Recently at work, we have been making sure all our servers are fully patched and have no known vulnerabilities in them. We use a tool called Nessus, that scans the servers for any known vulnerabilities. And they were all coming back saying the needed MS15-011 KB3000483.
Our team made sure that this patch was installed on all the affected servers and it was.
After some time, I found out that we needed to actually add a new group policy to harden the UNC paths for \\*\SYSVOL and \\*\NETLOGON.
To do this I first made sure I had a central store for my Group Policies. Follow this guide to create a central store.
Next, I needed to add the NetworkProvider.admx and the NetworkProvider.adml to my central store. You should be able to find the Network Provider Template files in the Local GPO ADMX store at C:\Windows\PolicyDefinitions
1. Go to c:\Windows\PolicyDefinitions on a machine with KB3000483 installed and copy NetworkProvider.admx to the corresponding directory in the central store. \\FQDN\SYSVOL\FQDN\Policies\PolicyDefinitions
2. Next go to c:\windows\PolicyDefinitions\EN-US on the same machine and copy NetworkProvider.adml to the corresponding directory in the central store. \\FQDN\SYSVOL\FQDN\Policies\PolicyDefinitions\EN-US
3. Open Group Policy Management and create a new GPO (you can use an existing one)

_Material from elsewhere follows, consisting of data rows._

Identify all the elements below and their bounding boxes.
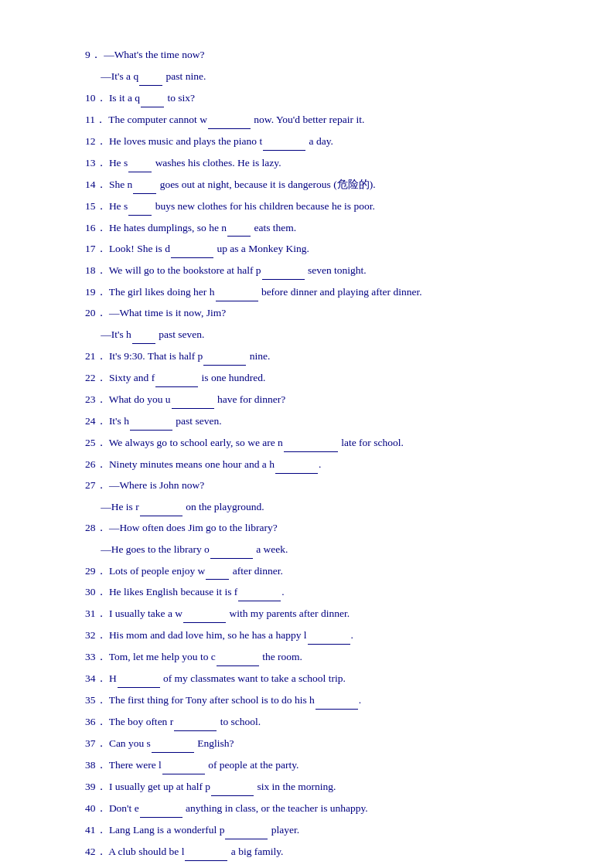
answer-blank xyxy=(132,325,155,344)
item-number: 39． xyxy=(85,781,107,792)
list-item: 19． The girl likes doing her h before di… xyxy=(85,283,537,301)
item-text: I usually take a w with my parents after… xyxy=(109,608,350,619)
list-item: 34． H of my classmates want to take a sc… xyxy=(85,669,537,688)
item-text: She n goes out at night, because it is d… xyxy=(109,179,376,190)
answer-blank xyxy=(208,111,251,129)
item-number: 20． xyxy=(85,307,107,318)
item-text: —What's the time now? xyxy=(104,49,204,60)
item-number: 9． xyxy=(85,49,101,60)
list-item: 9． —What's the time now? xyxy=(85,46,537,64)
item-number: 38． xyxy=(85,759,107,771)
item-text: —He goes to the library o a week. xyxy=(101,543,288,555)
list-item: 24． It's h past seven. xyxy=(85,412,537,431)
item-text: —What time is it now, Jim? xyxy=(109,307,226,318)
list-item: 42． A club should be l a big family. xyxy=(85,842,537,861)
item-text: Lots of people enjoy w after dinner. xyxy=(109,565,283,577)
item-text: We will go to the bookstore at half p se… xyxy=(109,264,367,276)
answer-blank xyxy=(211,778,254,796)
answer-blank xyxy=(216,283,258,301)
item-text: We always go to school early, so we are … xyxy=(109,437,404,448)
exercise-list: 9． —What's the time now? —It's a q past … xyxy=(85,46,537,868)
list-item: 15． He s buys new clothes for his childr… xyxy=(85,197,537,216)
item-number: 14． xyxy=(85,179,107,190)
item-number: 21． xyxy=(85,350,107,362)
chinese-text: (危险的) xyxy=(333,179,373,190)
answer-blank xyxy=(128,197,152,216)
list-item: 33． Tom, let me help you to c the room. xyxy=(85,648,537,666)
item-text: A club should be l a big family. xyxy=(108,846,283,857)
list-item: 20． —What time is it now, Jim? xyxy=(85,305,537,322)
item-text: He s washes his clothes. He is lazy. xyxy=(109,157,281,168)
list-item: 26． Ninety minutes means one hour and a … xyxy=(85,455,537,474)
item-text: What do you u have for dinner? xyxy=(109,393,286,405)
answer-blank xyxy=(118,669,160,688)
list-item: 10． Is it a q to six? xyxy=(85,89,537,107)
list-item: 31． I usually take a w with my parents a… xyxy=(85,604,537,623)
answer-blank xyxy=(316,691,358,710)
list-item: 23． What do you u have for dinner? xyxy=(85,390,537,409)
list-item: 36． The boy often r to school. xyxy=(85,713,537,731)
list-item: 11． The computer cannot w now. You'd bet… xyxy=(85,111,537,129)
item-number: 40． xyxy=(85,802,107,814)
list-item: 32． His mom and dad love him, so he has … xyxy=(85,626,537,645)
item-number: 15． xyxy=(85,200,107,212)
answer-blank xyxy=(172,390,214,409)
list-item-reply: —It's a q past nine. xyxy=(85,67,537,86)
answer-blank xyxy=(128,154,152,172)
list-item-reply: —He goes to the library o a week. xyxy=(85,540,537,559)
item-number: 35． xyxy=(85,694,107,706)
list-item: 35． The first thing for Tony after schoo… xyxy=(85,691,537,710)
item-number: 41． xyxy=(85,824,107,836)
item-number: 28． xyxy=(85,522,107,533)
item-text: His mom and dad love him, so he has a ha… xyxy=(109,629,353,641)
item-number: 33． xyxy=(85,651,107,662)
item-text: He s buys new clothes for his children b… xyxy=(109,200,375,212)
item-number: 36． xyxy=(85,716,107,727)
item-text: The boy often r to school. xyxy=(109,716,261,727)
item-number: 32． xyxy=(85,629,107,641)
list-item: 25． We always go to school early, so we … xyxy=(85,434,537,452)
item-text: He loves music and plays the piano t a d… xyxy=(109,135,333,147)
item-number: 18． xyxy=(85,264,107,276)
item-number: 22． xyxy=(85,372,107,383)
item-number: 11． xyxy=(85,114,106,125)
item-number: 31． xyxy=(85,608,107,619)
item-number: 27． xyxy=(85,479,107,491)
item-text: The first thing for Tony after school is… xyxy=(109,694,362,706)
item-text: It's h past seven. xyxy=(109,415,222,427)
answer-blank xyxy=(162,756,205,774)
item-text: The computer cannot w now. You'd better … xyxy=(108,114,364,125)
item-number: 17． xyxy=(85,243,107,254)
answer-blank xyxy=(217,648,259,666)
answer-blank xyxy=(238,583,281,601)
list-item: 17． Look! She is d up as a Monkey King. xyxy=(85,240,537,258)
list-item: 16． He hates dumplings, so he n eats the… xyxy=(85,219,537,237)
answer-blank xyxy=(275,455,318,474)
item-number: 24． xyxy=(85,415,107,427)
answer-blank xyxy=(140,799,182,818)
item-text: —It's h past seven. xyxy=(101,328,204,340)
list-item: 27． —Where is John now? xyxy=(85,477,537,495)
item-number: 23． xyxy=(85,393,107,405)
answer-blank xyxy=(308,626,350,645)
answer-blank xyxy=(183,604,226,623)
item-text: —How often does Jim go to the library? xyxy=(109,522,278,533)
answer-blank xyxy=(185,842,227,861)
item-text: I usually get up at half p six in the mo… xyxy=(109,781,336,792)
list-item: 28． —How often does Jim go to the librar… xyxy=(85,519,537,537)
item-text: It's 9:30. That is half p nine. xyxy=(109,350,270,362)
list-item: 12． He loves music and plays the piano t… xyxy=(85,132,537,151)
item-number: 29． xyxy=(85,565,107,577)
item-text: —It's a q past nine. xyxy=(101,70,206,82)
answer-blank xyxy=(152,734,194,753)
list-item: 40． Don't e anything in class, or the te… xyxy=(85,799,537,818)
item-text: Is it a q to six? xyxy=(109,92,195,104)
item-number: 25． xyxy=(85,437,107,448)
answer-blank xyxy=(133,175,156,194)
answer-blank xyxy=(140,498,182,516)
answer-blank xyxy=(155,369,198,387)
item-text: Sixty and f is one hundred. xyxy=(109,372,265,383)
list-item: 41． Lang Lang is a wonderful p player. xyxy=(85,821,537,839)
answer-blank xyxy=(263,132,305,151)
answer-blank xyxy=(284,434,338,452)
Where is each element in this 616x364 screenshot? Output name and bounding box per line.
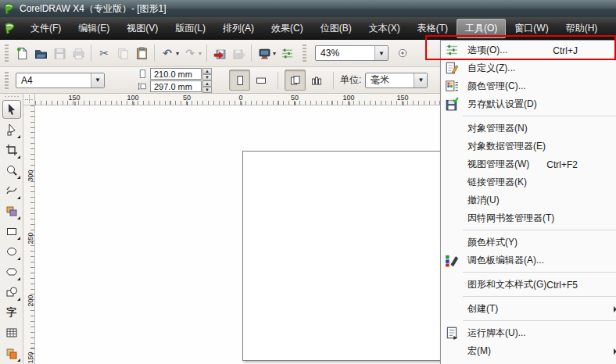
paper-type-combo[interactable]: A4 ▼ xyxy=(16,73,105,88)
menu-item-object-manager[interactable]: 对象管理器(N) xyxy=(441,120,616,137)
menubar-item-bitmaps[interactable]: 位图(B) xyxy=(312,19,360,38)
menu-item-palette-editor[interactable]: 调色板编辑器(A)... xyxy=(441,252,616,269)
application-launcher-button[interactable] xyxy=(255,44,274,62)
crop-tool[interactable] xyxy=(2,141,21,159)
zoom-level-combo[interactable]: 43% ▼ xyxy=(315,45,389,61)
menu-item-internet-bookmark-manager[interactable]: 因特网书签管理器(T) xyxy=(441,209,616,227)
toolbox: 字 xyxy=(0,94,23,364)
document-page[interactable] xyxy=(242,151,440,361)
zoom-level-value: 43% xyxy=(316,48,339,59)
menu-item-label: 自定义(Z)... xyxy=(467,62,515,75)
ruler-origin[interactable] xyxy=(23,94,35,105)
paper-height-field[interactable]: 297.0 mm xyxy=(150,80,202,92)
interactive-fill-tool[interactable] xyxy=(2,344,21,362)
menu-item-run-script[interactable]: 运行脚本(U)... xyxy=(441,324,616,342)
crop-tool-icon xyxy=(5,144,18,156)
coreldraw-app-icon xyxy=(3,3,15,15)
menu-item-options[interactable]: 选项(O)... Ctrl+J xyxy=(441,41,616,59)
menu-item-link-manager[interactable]: 链接管理器(K) xyxy=(441,173,616,191)
menu-item-shortcut: Ctrl+F2 xyxy=(546,159,578,170)
welcome-screen-button[interactable] xyxy=(278,44,296,62)
text-tool[interactable]: 字 xyxy=(2,303,21,322)
menu-item-macros[interactable]: 宏(M) xyxy=(441,342,616,360)
zoom-tool[interactable] xyxy=(2,161,21,180)
menubar-item-view[interactable]: 视图(V) xyxy=(118,19,167,38)
zoom-combo-arrow[interactable]: ▼ xyxy=(374,46,388,60)
cut-button[interactable]: ✂ xyxy=(95,44,113,62)
document-icon xyxy=(4,23,16,34)
menu-item-undo-docker[interactable]: 撤消(U) xyxy=(441,191,616,209)
launcher-dropdown-arrow[interactable]: ▾ xyxy=(273,50,276,57)
polygon-tool-icon xyxy=(5,266,18,278)
menubar-item-tools[interactable]: 工具(O) xyxy=(457,19,506,38)
open-button[interactable] xyxy=(31,44,50,62)
new-document-button[interactable] xyxy=(13,44,31,62)
menubar-item-window[interactable]: 窗口(W) xyxy=(506,19,557,38)
toolbar-drag-handle[interactable] xyxy=(5,45,9,62)
paste-button[interactable] xyxy=(132,44,151,62)
all-pages-button[interactable] xyxy=(285,70,306,91)
polygon-tool[interactable] xyxy=(2,262,21,281)
vertical-ruler[interactable]: 300 250 200 150 xyxy=(23,105,35,364)
menu-item-save-defaults[interactable]: 另存默认设置(D) xyxy=(441,95,616,113)
landscape-button[interactable] xyxy=(250,70,271,91)
menu-item-object-data-manager[interactable]: 对象数据管理器(E) xyxy=(441,137,616,155)
paper-width-field[interactable]: 210.0 mm xyxy=(150,68,202,80)
menu-item-label: 链接管理器(K) xyxy=(467,176,527,189)
horizontal-ruler[interactable]: 150 100 50 0 50 100 150 xyxy=(35,94,440,105)
smart-fill-tool[interactable] xyxy=(2,202,21,220)
paper-height-spinner[interactable]: ▲▼ xyxy=(202,80,212,92)
units-combo[interactable]: 毫米 ▼ xyxy=(365,73,428,88)
menu-item-shortcut: Ctrl+J xyxy=(553,45,578,56)
menu-separator xyxy=(463,320,616,321)
menubar-item-arrange[interactable]: 排列(A) xyxy=(214,19,263,38)
menu-item-view-manager[interactable]: 视图管理器(W) Ctrl+F2 xyxy=(441,155,616,173)
flyout-arrow xyxy=(17,359,20,362)
vruler-label: 300 xyxy=(27,170,34,181)
import-button[interactable] xyxy=(210,44,229,62)
menu-item-create[interactable]: 创建(T) xyxy=(441,300,616,318)
table-tool[interactable] xyxy=(2,323,21,342)
paper-type-combo-arrow[interactable]: ▼ xyxy=(91,73,104,87)
undo-button[interactable]: ↶ xyxy=(158,44,177,62)
basic-shapes-tool[interactable] xyxy=(2,283,21,302)
import-icon xyxy=(213,47,227,60)
zoom-options-button[interactable] xyxy=(393,44,412,62)
menu-item-customize[interactable]: 自定义(Z)... xyxy=(441,59,616,77)
menu-item-graphic-text-styles[interactable]: 图形和文本样式(G) Ctrl+F5 xyxy=(441,276,616,294)
flyout-arrow xyxy=(17,257,20,260)
toolbox-drag-handle[interactable] xyxy=(5,96,19,97)
menubar-item-layout[interactable]: 版面(L) xyxy=(167,19,214,38)
units-combo-arrow[interactable]: ▼ xyxy=(414,73,427,87)
drawing-canvas[interactable] xyxy=(35,105,440,364)
menubar-item-text[interactable]: 文本(X) xyxy=(360,19,409,38)
toolbar-separator xyxy=(91,45,91,62)
menubar-item-file[interactable]: 文件(F) xyxy=(22,19,70,38)
page-layout-button[interactable] xyxy=(306,70,327,91)
paper-height-icon xyxy=(138,81,148,91)
freehand-tool-icon xyxy=(5,184,18,197)
freehand-tool[interactable] xyxy=(2,181,21,200)
toolbar-drag-handle[interactable] xyxy=(303,45,306,62)
undo-dropdown-arrow[interactable]: ▾ xyxy=(176,50,179,57)
ellipse-tool[interactable] xyxy=(2,242,21,261)
ruler-origin-icon xyxy=(25,95,34,104)
pick-tool[interactable] xyxy=(2,100,21,119)
flyout-arrow xyxy=(17,298,20,301)
vruler-label: 200 xyxy=(27,294,34,306)
menubar-item-effects[interactable]: 效果(C) xyxy=(263,19,312,38)
menubar-item-help[interactable]: 帮助(H) xyxy=(557,19,607,38)
paper-width-spinner[interactable]: ▲▼ xyxy=(202,68,212,80)
landscape-icon xyxy=(255,74,267,87)
shape-tool[interactable] xyxy=(2,120,21,139)
all-pages-icon xyxy=(289,74,302,87)
rectangle-tool[interactable] xyxy=(2,222,21,241)
menu-item-label: 另存默认设置(D) xyxy=(467,98,537,111)
menubar-item-table[interactable]: 表格(T) xyxy=(409,19,457,38)
propbar-drag-handle[interactable] xyxy=(5,72,9,89)
portrait-button[interactable] xyxy=(229,70,250,91)
menu-item-color-management[interactable]: 颜色管理(C)... xyxy=(441,77,616,95)
menu-item-color-styles[interactable]: 颜色样式(Y) xyxy=(441,234,616,252)
menubar-item-edit[interactable]: 编辑(E) xyxy=(70,19,118,38)
paper-size-fields: 210.0 mm ▲▼ 297.0 mm ▲▼ xyxy=(138,68,212,92)
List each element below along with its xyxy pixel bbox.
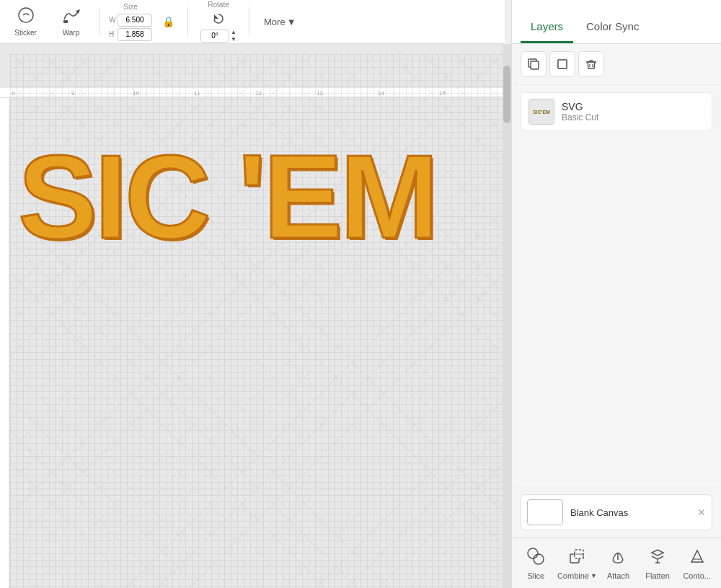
layer-thumbnail: SIC'EM xyxy=(528,99,554,125)
h-label: H xyxy=(109,30,116,38)
more-chevron-icon: ▼ xyxy=(287,17,296,27)
warp-tool[interactable]: Warp xyxy=(51,4,91,40)
size-label: Size xyxy=(123,3,137,11)
blank-canvas-section: Blank Canvas ✕ xyxy=(512,486,721,538)
sicem-text[interactable]: SIC 'EM xyxy=(18,138,436,257)
tab-layers[interactable]: Layers xyxy=(521,13,573,43)
right-panel: Layers Color Sync xyxy=(511,0,721,588)
rotate-group: Rotate ▲ ▼ xyxy=(197,1,240,43)
combine-dropdown-icon: ▼ xyxy=(590,572,597,579)
combine-label: Combine xyxy=(557,571,589,580)
top-toolbar: Sticker Warp Size W H 🔒 Rotate xyxy=(0,0,505,44)
separator-3 xyxy=(249,7,249,36)
close-blank-canvas-icon[interactable]: ✕ xyxy=(697,507,706,518)
attach-button[interactable]: Attach xyxy=(600,547,636,580)
rotate-arrows[interactable]: ▲ ▼ xyxy=(231,29,236,43)
rotate-up[interactable]: ▲ xyxy=(231,29,236,35)
slice-label: Slice xyxy=(527,571,544,580)
contour-label: Conto... xyxy=(683,571,711,580)
flatten-icon xyxy=(648,547,667,570)
blank-canvas-label: Blank Canvas xyxy=(570,507,628,518)
more-button[interactable]: More ▼ xyxy=(258,14,302,30)
attach-label: Attach xyxy=(607,571,629,580)
paste-button[interactable] xyxy=(549,51,575,77)
sticker-tool[interactable]: Sticker xyxy=(6,4,45,40)
size-group: Size W H xyxy=(109,3,152,41)
attach-icon xyxy=(609,547,627,570)
sticker-icon xyxy=(17,6,35,27)
sticker-label: Sticker xyxy=(14,29,37,37)
thumb-text: SIC'EM xyxy=(533,110,550,115)
panel-icons xyxy=(512,44,721,85)
contour-button[interactable]: Conto... xyxy=(679,547,715,580)
svg-rect-2 xyxy=(63,20,68,23)
slice-button[interactable]: Slice xyxy=(518,547,554,580)
width-input[interactable] xyxy=(118,14,152,27)
tab-colorsync[interactable]: Color Sync xyxy=(576,13,649,43)
scrollbar-thumb[interactable] xyxy=(503,66,510,123)
warp-icon xyxy=(61,6,81,27)
w-label: W xyxy=(109,16,116,24)
layer-type: Basic Cut xyxy=(562,112,598,122)
lock-group[interactable]: 🔒 xyxy=(159,16,177,27)
ruler-left xyxy=(0,98,10,588)
lock-icon: 🔒 xyxy=(162,16,174,27)
blank-canvas-item[interactable]: Blank Canvas ✕ xyxy=(521,494,712,530)
svg-marker-1 xyxy=(76,9,80,14)
flatten-button[interactable]: Flatten xyxy=(640,547,676,580)
rotate-icon xyxy=(211,12,226,26)
delete-button[interactable] xyxy=(578,51,604,77)
layer-info: SVG Basic Cut xyxy=(562,101,598,122)
flatten-label: Flatten xyxy=(645,571,670,580)
combine-button[interactable]: Combine ▼ xyxy=(557,547,597,580)
slice-icon xyxy=(526,547,545,570)
svg-rect-17 xyxy=(558,60,567,68)
bottom-toolbar: Slice Combine ▼ Attach xyxy=(512,538,721,588)
rotate-down[interactable]: ▼ xyxy=(231,36,236,43)
separator-2 xyxy=(187,7,188,36)
layer-name: SVG xyxy=(562,101,598,112)
blank-canvas-thumbnail xyxy=(527,499,563,525)
combine-icon xyxy=(567,547,586,570)
rotate-input[interactable] xyxy=(200,30,229,43)
warp-label: Warp xyxy=(63,29,80,37)
svg-point-19 xyxy=(534,554,544,564)
canvas-area: 8 9 10 11 12 13 14 15 SIC 'EM xyxy=(0,44,505,588)
more-label: More xyxy=(264,17,286,27)
tabs: Layers Color Sync xyxy=(512,0,721,44)
svg-rect-15 xyxy=(531,61,539,69)
layers-list: SIC'EM SVG Basic Cut xyxy=(512,85,721,486)
combine-with-arrow[interactable]: Combine ▼ xyxy=(557,571,597,580)
separator-1 xyxy=(99,7,100,36)
svg-point-0 xyxy=(19,8,33,22)
svg-point-18 xyxy=(528,548,538,558)
height-input[interactable] xyxy=(118,28,152,41)
svg-marker-3 xyxy=(214,14,218,19)
layer-item-svg[interactable]: SIC'EM SVG Basic Cut xyxy=(521,92,712,131)
vertical-scrollbar[interactable] xyxy=(503,44,511,588)
contour-icon xyxy=(688,547,707,570)
copy-button[interactable] xyxy=(521,51,547,77)
rotate-label: Rotate xyxy=(208,1,229,9)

4. Right-click on the Chosen GPO and select edit.
5. Navigate to: Computer Configuration > Policies > Administrative Templates > Network > Network Provider > Hardened UNC Paths
6. Set the policy to Enabled and click Show from the options and set the following values in the Value name and Value fields.
Value name Value
\\*\SYSVOL RequireMutualAuthentication=1, RequireIntegrity=1
\\*\NETLOGON RequireMutualAuthentication=1, RequireIntegrity=1
Link the Group Policy to either the whole domain or OU you want to apply the settings to and that should be all you need to do.